◆ WHAT YOU NEED TO DO
Your copy of the data should match it exactly, except that the pictures are gone.

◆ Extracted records
- - -

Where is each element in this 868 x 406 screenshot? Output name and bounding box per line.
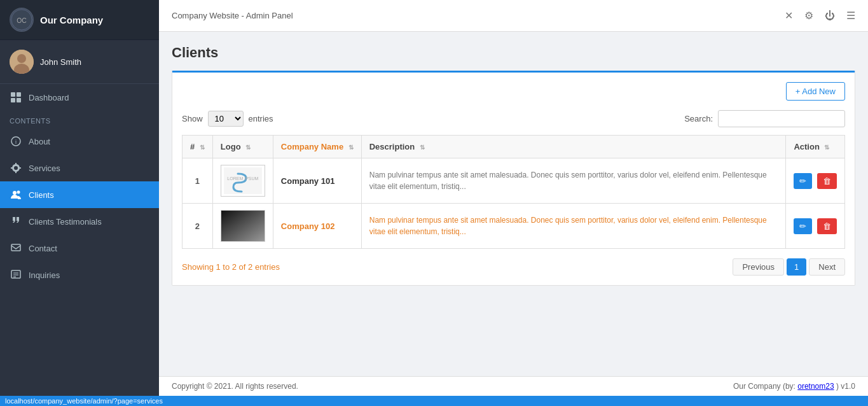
content-area: Clients + Add New Show 10 25 50 100	[159, 32, 868, 376]
showing-text: Showing 1 to 2 of 2 entries	[182, 262, 280, 272]
brand-name: Our Company	[40, 15, 103, 25]
main-layout: OC Our Company John Smith	[0, 0, 868, 396]
cell-company-name: Company 102	[273, 204, 361, 249]
svg-point-11	[13, 191, 17, 195]
col-header-action: Action ⇅	[786, 136, 845, 158]
search-input[interactable]	[718, 110, 845, 127]
sort-icon: ⇅	[245, 144, 251, 151]
show-entries: Show 10 25 50 100 entries	[182, 111, 273, 127]
footer: Copyright © 2021. All rights reserved. O…	[159, 376, 868, 396]
sidebar-item-label: Clients	[29, 190, 54, 200]
edit-button[interactable]: ✏	[794, 218, 812, 234]
sidebar-item-inquiries[interactable]: Inquiries	[0, 262, 159, 288]
next-button[interactable]: Next	[809, 258, 845, 276]
logout-icon[interactable]: ⏻	[825, 10, 835, 22]
info-icon: i	[10, 135, 22, 148]
delete-button[interactable]: 🗑	[817, 218, 837, 234]
svg-rect-18	[224, 167, 262, 194]
sidebar-item-label: Inquiries	[29, 270, 60, 280]
cell-action: ✏ 🗑	[786, 204, 845, 249]
brand-logo-icon: OC	[10, 8, 34, 32]
author-link[interactable]: oretnom23	[797, 382, 834, 391]
sidebar-item-label: Contact	[29, 244, 57, 253]
settings-icon[interactable]: ⚙	[804, 10, 813, 22]
users-icon	[10, 188, 22, 201]
sort-icon: ⇅	[348, 144, 354, 151]
sort-icon: ⇅	[824, 144, 829, 151]
table-row: 1 LOREM IPSUM	[183, 158, 845, 204]
cell-description: Nam pulvinar tempus ante sit amet malesu…	[361, 158, 786, 204]
sidebar-item-services[interactable]: Services	[0, 155, 159, 181]
cell-description: Nam pulvinar tempus ante sit amet malesu…	[361, 204, 786, 249]
sidebar-item-label: Dashboard	[29, 93, 69, 102]
sidebar-item-clients-testimonials[interactable]: Clients Testimonials	[0, 208, 159, 235]
header-icons: ✕ ⚙ ⏻ ☰	[785, 10, 855, 22]
sidebar-item-contact[interactable]: Contact	[0, 235, 159, 262]
pagination-controls: Previous 1 Next	[733, 258, 845, 276]
card-toolbar: + Add New	[182, 82, 845, 101]
inquiries-icon	[10, 269, 22, 281]
header-title: Company Website - Admin Panel	[172, 11, 785, 20]
col-header-description: Description ⇅	[361, 136, 786, 158]
sidebar-nav: Dashboard Contents i About	[0, 84, 159, 396]
svg-rect-5	[11, 92, 15, 97]
sidebar-item-about[interactable]: i About	[0, 128, 159, 155]
user-name: John Smith	[40, 57, 81, 67]
svg-text:i: i	[15, 139, 17, 145]
cell-logo: LOREM IPSUM LOREM IPSUM	[212, 158, 273, 204]
close-icon[interactable]: ✕	[785, 10, 793, 22]
show-label: Show	[182, 114, 203, 123]
cell-number: 1	[183, 158, 213, 204]
copyright-text: Copyright © 2021. All rights reserved.	[172, 382, 298, 391]
search-box: Search:	[684, 110, 845, 127]
svg-text:OC: OC	[17, 17, 27, 24]
svg-point-3	[17, 54, 26, 63]
app-wrapper: OC Our Company John Smith	[0, 0, 868, 406]
pagination-bar: Showing 1 to 2 of 2 entries Previous 1 N…	[182, 258, 845, 276]
sidebar-item-clients[interactable]: Clients	[0, 181, 159, 208]
page-title: Clients	[172, 45, 855, 61]
add-new-button[interactable]: + Add New	[786, 82, 845, 101]
table-row: 2 Company 102 Nam pulvinar tempus ante s…	[183, 204, 845, 249]
footer-right: Our Company (by: oretnom23 ) v1.0	[733, 382, 855, 391]
sidebar-item-label: Clients Testimonials	[29, 217, 102, 227]
cell-action: ✏ 🗑	[786, 158, 845, 204]
delete-button[interactable]: 🗑	[817, 173, 837, 189]
previous-button[interactable]: Previous	[733, 258, 784, 276]
svg-point-12	[17, 191, 20, 194]
status-bar: localhost/company_website/admin/?page=se…	[0, 396, 868, 406]
svg-rect-6	[17, 92, 21, 97]
cell-number: 2	[183, 204, 213, 249]
svg-rect-13	[11, 244, 20, 251]
menu-icon[interactable]: ☰	[846, 10, 855, 22]
cell-logo	[212, 204, 273, 249]
contact-icon	[10, 242, 22, 255]
entries-label: entries	[249, 114, 273, 123]
svg-rect-7	[11, 98, 15, 102]
logo-image-2	[221, 210, 265, 242]
sort-icon: ⇅	[200, 144, 205, 151]
logo-image-1: LOREM IPSUM LOREM IPSUM	[221, 165, 265, 197]
top-header: Company Website - Admin Panel ✕ ⚙ ⏻ ☰	[159, 0, 868, 32]
quote-icon	[10, 215, 22, 228]
col-header-logo: Logo ⇅	[212, 136, 273, 158]
sidebar-item-dashboard[interactable]: Dashboard	[0, 84, 159, 111]
cell-company-name: Company 101	[273, 158, 361, 204]
svg-rect-8	[17, 98, 21, 102]
data-table: # ⇅ Logo ⇅ Company Name ⇅	[182, 135, 845, 249]
dashboard-icon	[10, 91, 22, 104]
sidebar-user: John Smith	[0, 40, 159, 84]
avatar	[10, 50, 34, 74]
sidebar-section-label: Contents	[0, 111, 159, 128]
page-number[interactable]: 1	[787, 258, 806, 276]
sort-icon: ⇅	[420, 144, 425, 151]
search-label: Search:	[684, 114, 713, 123]
sidebar-brand: OC Our Company	[0, 0, 159, 40]
entries-select[interactable]: 10 25 50 100	[208, 111, 244, 127]
sidebar-item-label: Services	[29, 164, 60, 173]
col-header-number: # ⇅	[183, 136, 213, 158]
sidebar-item-label: About	[29, 137, 50, 146]
table-controls: Show 10 25 50 100 entries Search:	[182, 110, 845, 127]
edit-button[interactable]: ✏	[794, 173, 812, 189]
gear-icon	[10, 162, 22, 174]
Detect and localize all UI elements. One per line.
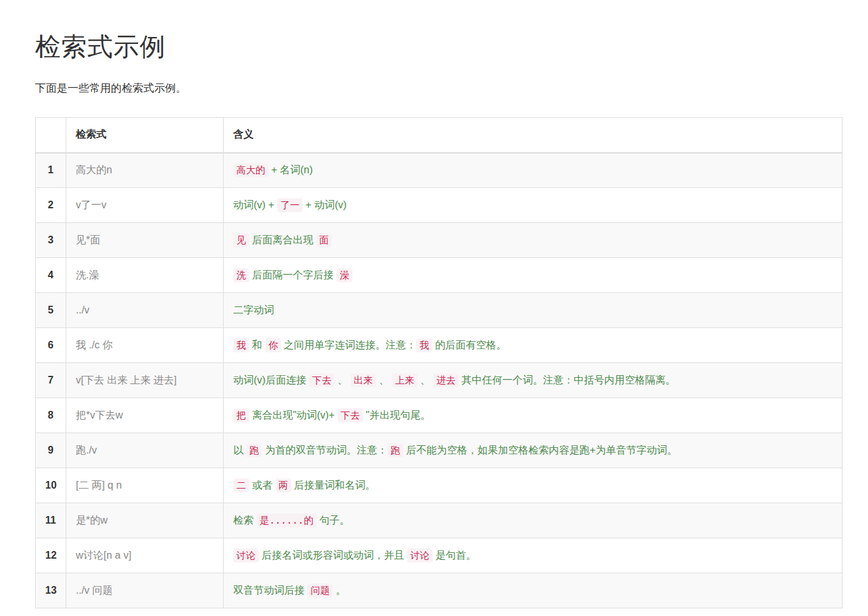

- - -

◆ SOLUTION
Where is each element in this 868 x 406 screenshot? Output name and bounding box per line.
content-area: Clients + Add New Show 10 25 50 100	[159, 32, 868, 376]
showing-text: Showing 1 to 2 of 2 entries	[182, 262, 280, 272]
brand-name: Our Company	[40, 15, 103, 25]
main-layout: OC Our Company John Smith	[0, 0, 868, 396]
cell-company-name: Company 102	[273, 204, 361, 249]
svg-point-11	[13, 191, 17, 195]
col-header-action: Action ⇅	[786, 136, 845, 158]
search-input[interactable]	[718, 110, 845, 127]
sort-icon: ⇅	[245, 144, 251, 151]
show-entries: Show 10 25 50 100 entries	[182, 111, 273, 127]
footer: Copyright © 2021. All rights reserved. O…	[159, 376, 868, 396]
sidebar-item-label: Clients	[29, 190, 54, 200]
edit-button[interactable]: ✏	[794, 218, 812, 234]
sidebar-item-inquiries[interactable]: Inquiries	[0, 262, 159, 288]
next-button[interactable]: Next	[809, 258, 845, 276]
logout-icon[interactable]: ⏻	[825, 10, 835, 22]
info-icon: i	[10, 135, 22, 148]
delete-button[interactable]: 🗑	[817, 218, 837, 234]
svg-rect-18	[224, 167, 262, 194]
sidebar-item-label: Inquiries	[29, 270, 60, 280]
cell-action: ✏ 🗑	[786, 204, 845, 249]
brand-logo-icon: OC	[10, 8, 34, 32]
author-link[interactable]: oretnom23	[797, 382, 834, 391]
sidebar-item-label: Contact	[29, 244, 57, 253]
settings-icon[interactable]: ⚙	[804, 10, 813, 22]
users-icon	[10, 188, 22, 201]
sort-icon: ⇅	[348, 144, 354, 151]
sort-icon: ⇅	[824, 144, 829, 151]
table-row: 1 LOREM IPSUM	[183, 158, 845, 204]
cell-description: Nam pulvinar tempus ante sit amet malesu…	[361, 158, 786, 204]
sidebar-item-services[interactable]: Services	[0, 155, 159, 181]
cell-description: Nam pulvinar tempus ante sit amet malesu…	[361, 204, 786, 249]
sidebar-item-label: Dashboard	[29, 93, 69, 102]
sidebar-item-clients-testimonials[interactable]: Clients Testimonials	[0, 208, 159, 235]
header-icons: ✕ ⚙ ⏻ ☰	[785, 10, 855, 22]
sidebar-item-contact[interactable]: Contact	[0, 235, 159, 262]
pagination-controls: Previous 1 Next	[733, 258, 845, 276]
card-toolbar: + Add New	[182, 82, 845, 101]
inquiries-icon	[10, 269, 22, 281]
header-title: Company Website - Admin Panel	[172, 11, 785, 20]
col-header-description: Description ⇅	[361, 136, 786, 158]
sidebar-nav: Dashboard Contents i About	[0, 84, 159, 396]
svg-rect-5	[11, 92, 15, 97]
sidebar-item-about[interactable]: i About	[0, 128, 159, 155]
user-name: John Smith	[40, 57, 81, 67]
svg-text:i: i	[15, 139, 17, 145]
cell-logo: LOREM IPSUM LOREM IPSUM	[212, 158, 273, 204]
close-icon[interactable]: ✕	[785, 10, 793, 22]
show-label: Show	[182, 114, 203, 123]
cell-number: 1	[183, 158, 213, 204]
copyright-text: Copyright © 2021. All rights reserved.	[172, 382, 298, 391]
search-box: Search:	[684, 110, 845, 127]
svg-text:OC: OC	[17, 17, 27, 24]
svg-point-3	[17, 54, 26, 63]
app-wrapper: OC Our Company John Smith	[0, 0, 868, 406]
pagination-bar: Showing 1 to 2 of 2 entries Previous 1 N…	[182, 258, 845, 276]
sidebar-item-clients[interactable]: Clients	[0, 181, 159, 208]
page-title: Clients	[172, 45, 855, 61]
add-new-button[interactable]: + Add New	[786, 82, 845, 101]
table-row: 2 Company 102 Nam pulvinar tempus ante s…	[183, 204, 845, 249]
footer-right: Our Company (by: oretnom23 ) v1.0	[733, 382, 855, 391]
sidebar-item-label: Clients Testimonials	[29, 217, 102, 227]
cell-action: ✏ 🗑	[786, 158, 845, 204]
delete-button[interactable]: 🗑	[817, 173, 837, 189]
previous-button[interactable]: Previous	[733, 258, 784, 276]
svg-point-12	[17, 191, 20, 194]
status-bar: localhost/company_website/admin/?page=se…	[0, 396, 868, 406]
svg-rect-6	[17, 92, 21, 97]
cell-number: 2	[183, 204, 213, 249]
svg-rect-13	[11, 244, 20, 251]
menu-icon[interactable]: ☰	[846, 10, 855, 22]
cell-logo	[212, 204, 273, 249]
contact-icon	[10, 242, 22, 255]
entries-label: entries	[249, 114, 273, 123]
svg-rect-7	[11, 98, 15, 102]
logo-image-2	[221, 210, 265, 242]
sort-icon: ⇅	[200, 144, 205, 151]
logo-image-1: LOREM IPSUM LOREM IPSUM	[221, 165, 265, 197]
top-header: Company Website - Admin Panel ✕ ⚙ ⏻ ☰	[159, 0, 868, 32]
quote-icon	[10, 215, 22, 228]
col-header-logo: Logo ⇅	[212, 136, 273, 158]
sidebar-item-dashboard[interactable]: Dashboard	[0, 84, 159, 111]
cell-company-name: Company 101	[273, 158, 361, 204]
svg-rect-8	[17, 98, 21, 102]
data-table: # ⇅ Logo ⇅ Company Name ⇅	[182, 135, 845, 249]
dashboard-icon	[10, 91, 22, 104]
sidebar-user: John Smith	[0, 40, 159, 84]
avatar	[10, 50, 34, 74]
sidebar-section-label: Contents	[0, 111, 159, 128]
page-number[interactable]: 1	[787, 258, 806, 276]
sort-icon: ⇅	[420, 144, 425, 151]
search-label: Search:	[684, 114, 713, 123]
sidebar-brand: OC Our Company	[0, 0, 159, 40]
entries-select[interactable]: 10 25 50 100	[208, 111, 244, 127]
sidebar-item-label: Services	[29, 164, 60, 173]
col-header-number: # ⇅	[183, 136, 213, 158]
sidebar-item-label: About	[29, 137, 50, 146]
table-controls: Show 10 25 50 100 entries Search:	[182, 110, 845, 127]
edit-button[interactable]: ✏	[794, 173, 812, 189]
gear-icon	[10, 162, 22, 174]
Detect and localize all UI elements. One per line.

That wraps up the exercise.